Une fois de plus, la comparution
d’Ousmane Sonko, ce 16 février, a tenu toutes ses promesses dans un show devenu
classique, mené par les policiers et des manifestants à cran. Que réserve le 30
mars prochain au pays de la Teranga, alors que ce troisième report est le
dernier de ce procès entre le poil à gratter du pouvoir Sall et Mame Mbaye
Niang? En tout cas, la vingtaine de conseils sénégalais et le cabinet burkinabè
Kam et Somé, représenté par le brillant avocat Hervé Kam, viennent de recevoir
du renfort venu d’ailleurs. De même, l’APR appelle ses partisans à organiser la
réplique à ceux de l’opposition que le pouvoir accuse d’exécuter un plan
savamment tissé pour rendre le pays ingouvernable.

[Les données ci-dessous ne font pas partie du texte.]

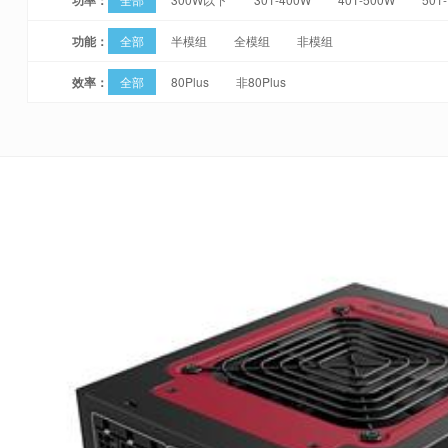
功能：
全部
半模组
全模组
非模组
效率：
全部
80Plus
非80Plus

Les prochains jours ne
seront pas des plus tranquilles dans les rues de la capitale sénégalaise où les
manifestations sont plus violentes que dans les autres villes du pays. Alors
que les politiciens tiennent en otage tout une nation par justice interposée,
c’est l’heure de se poser la véritable question: où place-t-on l’intérêt
général quand seul prévaut l’objectif d’arracher ou de conserver le fauteuil
présidentiel au risque de mettre le pays à feu et à sang?
Autant on peut reprocher à
Ousmane Sonko de chauffer à blanc la foule dans le but d’échapper au glaive de
la justice, autant il faut regretter ce sport malsain de plus en pratiqué par
tous les dirigeants africains pour mettre hors-jeu leurs rivaux politiques.
L’instrumentalisation de l’appareil judiciaire est devenue une puissante arme
de destruction de l’opposition. Difficile d’imaginer le contraire dans ce
feuilleton politico-judiciaire qui agite, et secouera certainement le Sénégal,
pendant encore une bonne année. Une démocratie hautement inflammable!